[Brief] Any picture in the data below should be skipped, while every line is repeated exactly.

[Supplied material]
--------------------------------
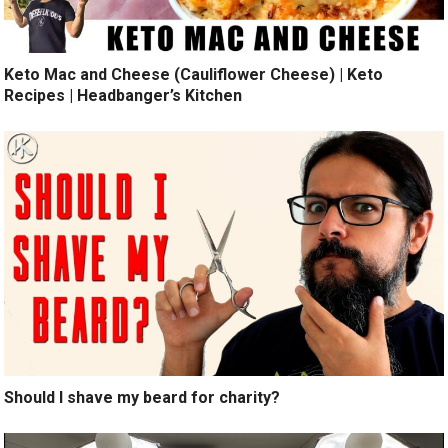
Keto Mac and Cheese (Cauliflower Cheese) | Keto
Recipes | Headbanger’s Kitchen
Should I shave my beard for charity?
--------------------------------
[Answer to the exercise]
Keto Mac and Cheese (Cauliflower Cheese) | Keto
Recipes | Headbanger’s Kitchen
Should I shave my beard for charity?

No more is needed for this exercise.